# Spanish Mackerel



## Sedge (Apr 30, 2012)

Planning a couple of days of inshore for the week of June 18-22. Where can I catch Spanish? I will be using live shrimp, Gotcha lures, and possibly pinfish. 

All help is appreciated.

Thanks,

S E D G E


----------



## OP-FOR (Jan 23, 2010)

Not sure where you are fishing from but Johnson beach works during the summer months. Bay side has produced the most for me.


----------



## Tyler Massey (Oct 2, 2007)

Anywhere along the beaches and near pensacola pass should produce some spanish, also near the close wreck the Mass. If you are going to be land locked id try the pensacola beach pier.


----------



## Sedge (Apr 30, 2012)

OP-FOR said:


> Not sure where you are fishing from but Johnson beach works during the summer months.

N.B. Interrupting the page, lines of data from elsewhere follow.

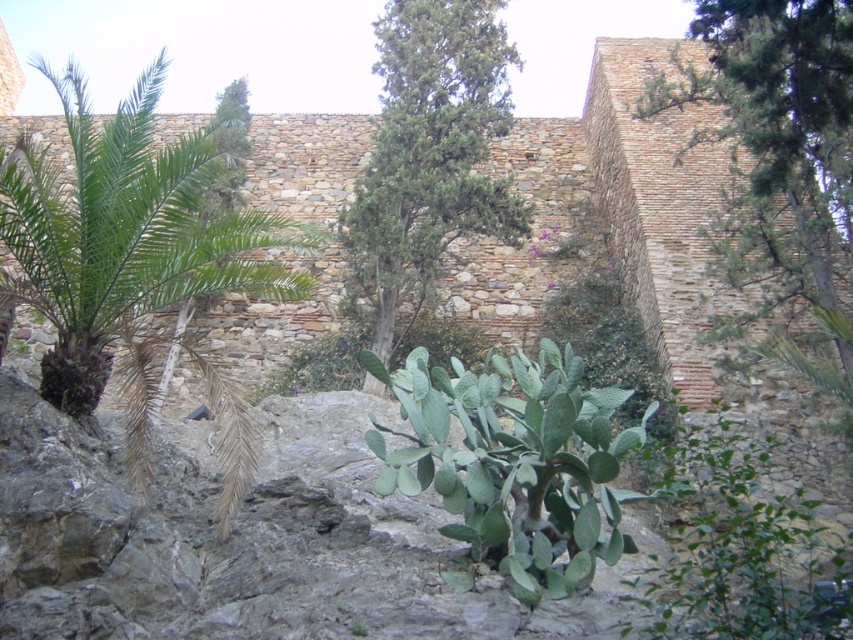 Question: Which object is farther from the camera taking this photo?

Choices:
 (A) green leafy tree at upper right
 (B) green leafy palm at left
 (C) green leafy tree at center

Answer: (C)

Question: Does green leafy tree at upper right have a greater width compared to green leafy tree at center?

Choices:
 (A) no
 (B) yes

Answer: (A)

Question: Does green leafy palm at left appear on the left side of green leafy tree at center?

Choices:
 (A) no
 (B) yes

Answer: (B)

Question: Which of these objects is positioned farthest from the green leafy palm at left?

Choices:
 (A) green leafy tree at center
 (B) green leafy tree at upper right

Answer: (B)

Question: Which of the following is the farthest from the observer?

Choices:
 (A) (498, 188)
 (B) (764, 195)

Answer: (A)

Question: Can you confirm if green leafy tree at upper right is bigger than green leafy tree at center?

Choices:
 (A) no
 (B) yes

Answer: (A) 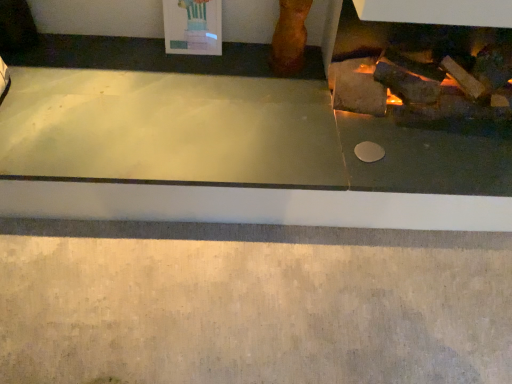 Question: Is smooth concrete at lower center to the left or to the right of matte stone fireplace at right in the image?

Choices:
 (A) left
 (B) right

Answer: (B)

Question: Is point (354, 337) closer or farther from the camera than point (312, 218)?

Choices:
 (A) farther
 (B) closer

Answer: (B)

Question: Is smooth concrete at lower center bigger or smaller than matte stone fireplace at right?

Choices:
 (A) small
 (B) big

Answer: (A)

Question: Choose the correct answer: Is matte stone fireplace at right inside smooth concrete at lower center or outside it?

Choices:
 (A) inside
 (B) outside

Answer: (B)

Question: Considering the positions of matte stone fireplace at right and smooth concrete at lower center in the image, is matte stone fireplace at right taller or shorter than smooth concrete at lower center?

Choices:
 (A) tall
 (B) short

Answer: (B)

Question: From a real-world perspective, is matte stone fireplace at right positioned above or below smooth concrete at lower center?

Choices:
 (A) above
 (B) below

Answer: (A)

Question: Visually, is matte stone fireplace at right positioned to the left or to the right of smooth concrete at lower center?

Choices:
 (A) left
 (B) right

Answer: (A) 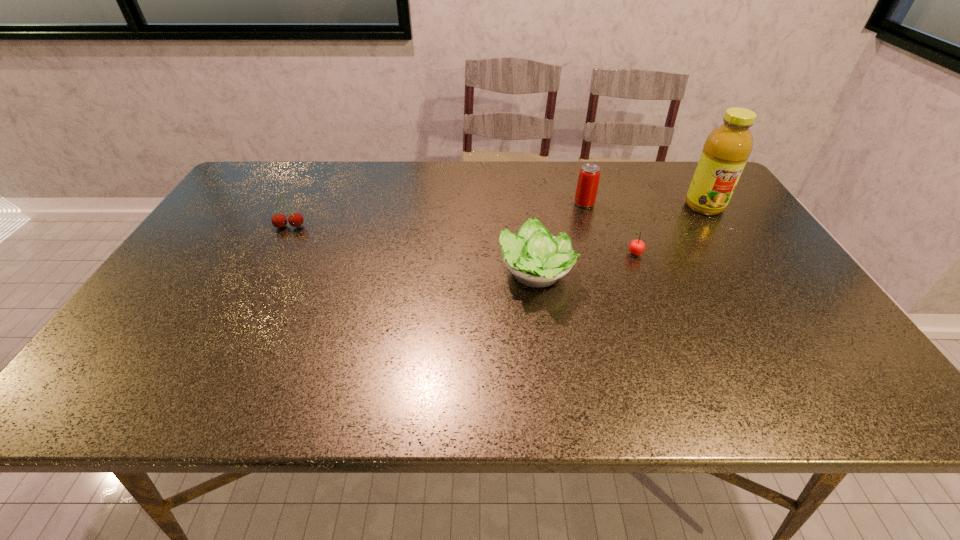 Locate an element on the screen. Image resolution: width=960 pixels, height=540 pixels. fruit juice is located at coordinates (726, 150).

Identify the location of the rightmost object. (726, 150).

Locate an element on the screen. This screenshot has width=960, height=540. beer can is located at coordinates (587, 186).

In order to click on the leftmost object in this screenshot , I will do `click(296, 219)`.

Where is `the farther cherry`? The height and width of the screenshot is (540, 960). the farther cherry is located at coordinates (296, 219).

Identify the location of the fourth object from right to left. The image size is (960, 540). (536, 258).

Locate an element on the screen. This screenshot has width=960, height=540. the fourth object from left to right is located at coordinates (636, 247).

This screenshot has height=540, width=960. Identify the location of the shorter cherry. (636, 247).

I want to click on vacant position located on the front label of the tallest object, so click(x=732, y=247).

In order to click on vacant region located 0.360m on the right of the beer can in this screenshot , I will do `click(711, 204)`. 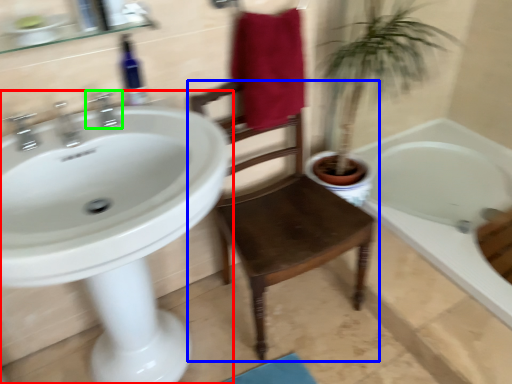 Question: Which object is positioned farthest from sink (highlighted by a red box)? Select from chair (highlighted by a blue box) and tap (highlighted by a green box).

Choices:
 (A) chair
 (B) tap

Answer: (A) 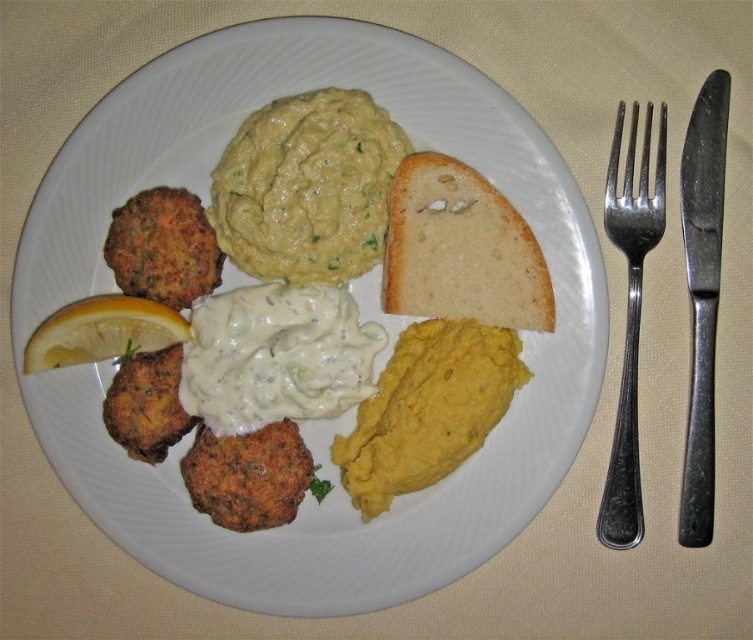 You are a food critic analyzing the plate layout. The plate has a white, textured surface. You need to determine the position of the green creamy hummus at center relative to the fried items at bottom left. Based on the coordinates given, is the hummus above or below the fried items?

The green creamy hummus at center is located at point (306, 188). Since the fried items are at the bottom left, which would have lower y coordinates, the hummus at 0.409 in the y coordinate is higher up, so it is above the fried items.

You are a food critic who needs to describe the size comparison between the green creamy hummus at center and the yellow matte lemon at left. Which one is larger?

The green creamy hummus at center is bigger than the yellow matte lemon at left.

You are a food critic analyzing the presentation of this dish. The white matte bread at upper center and the silver metallic fork at upper right are both on the plate. Which object is wider?

The white matte bread at upper center is wider than the silver metallic fork at upper right according to the description. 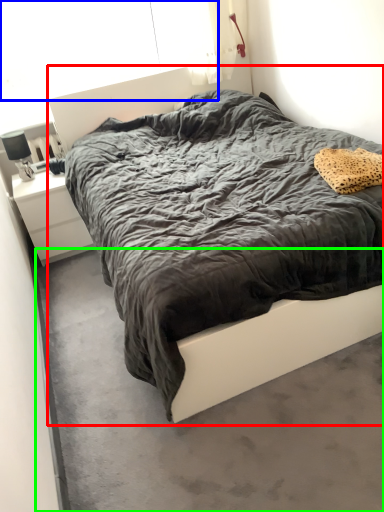 Question: Considering the real-world distances, which object is closest to bed (highlighted by a red box)? window screen (highlighted by a blue box) or concrete (highlighted by a green box).

Choices:
 (A) window screen
 (B) concrete

Answer: (B) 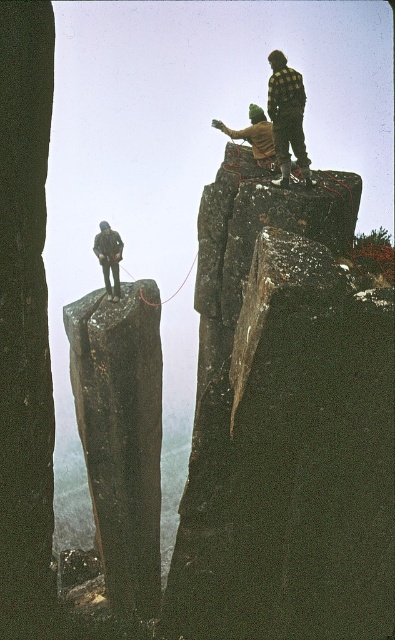 Question: Which point is farther from the camera taking this photo?

Choices:
 (A) (118, 275)
 (B) (300, 115)

Answer: (A)

Question: Among these objects, which one is farthest from the camera?

Choices:
 (A) camouflage jacket at left
 (B) checkered flannel shirt at upper right

Answer: (A)

Question: Is checkered flannel shirt at upper right bigger than camouflage jacket at left?

Choices:
 (A) yes
 (B) no

Answer: (A)

Question: Which point appears farthest from the camera in this image?

Choices:
 (A) (297, 93)
 (B) (120, 237)

Answer: (B)

Question: In this image, where is checkered flannel shirt at upper right located relative to camouflage jacket at left?

Choices:
 (A) above
 (B) below

Answer: (A)

Question: Does checkered flannel shirt at upper right have a greater width compared to camouflage jacket at left?

Choices:
 (A) no
 (B) yes

Answer: (B) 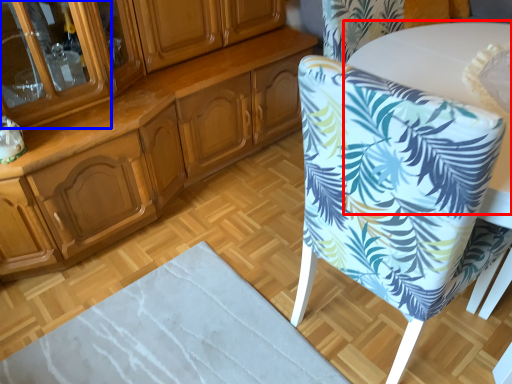 Question: Among these objects, which one is nearest to the camera, round table (highlighted by a red box) or glass door (highlighted by a blue box)?

Choices:
 (A) round table
 (B) glass door

Answer: (B) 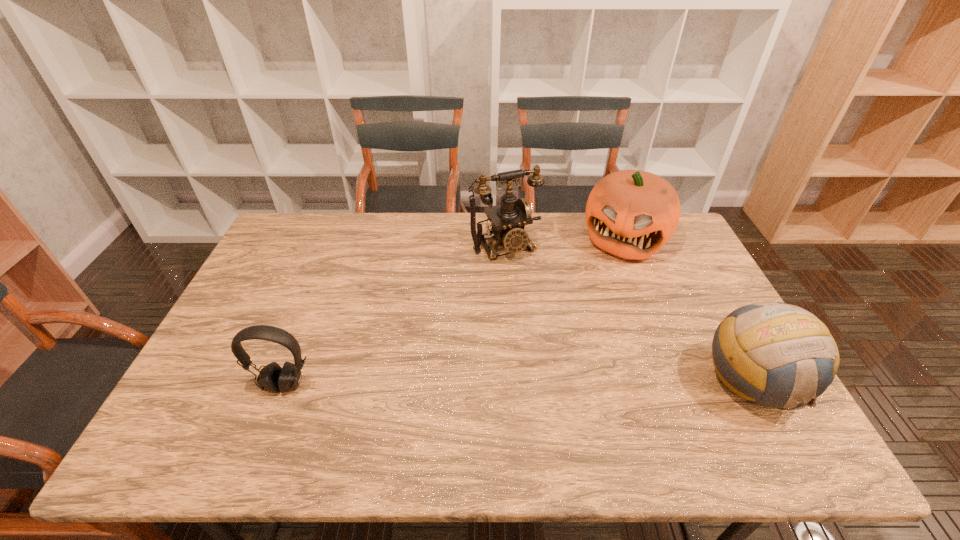 Find the location of a particular element. This screenshot has height=540, width=960. headset is located at coordinates (272, 378).

The height and width of the screenshot is (540, 960). I want to click on volleyball, so click(774, 354).

The height and width of the screenshot is (540, 960). Identify the location of the third object from right to left. (508, 219).

Locate an element on the screen. The image size is (960, 540). pumpkin is located at coordinates (631, 214).

This screenshot has height=540, width=960. Find the location of `blank area located 0.370m on the left of the volleyball`. blank area located 0.370m on the left of the volleyball is located at coordinates (555, 382).

Locate an element on the screen. The height and width of the screenshot is (540, 960). vacant space located 0.390m on the rotary dial of the second object from left to right is located at coordinates (573, 352).

What are the coordinates of `vacant space located 0.050m on the rotary dial of the second object from left to right` in the screenshot? It's located at (523, 272).

Identify the location of vacant space located 0.360m on the rotary dial of the second object from left to right. (567, 344).

This screenshot has height=540, width=960. What are the coordinates of `vacant space located 0.210m on the face of the pumpkin` in the screenshot? It's located at (595, 303).

At what (x,y) coordinates should I click in order to perform the action: click on free space located on the face of the pumpkin. Please return your answer as a coordinate pair (x, y). Image resolution: width=960 pixels, height=540 pixels. Looking at the image, I should click on (603, 287).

Bay side has produced the most for me.


I am fishing the Pass, the Santa Rosa Sound, anywhere in that area.


----------



## leeroy87 (May 20, 2012)

caught tons on the pensacola beach side of ft pickens and form the beach pier.


----------



## Sedge (Apr 30, 2012)

Tyler Massey said:


> also near the close wreck the Mass


Where is that?


----------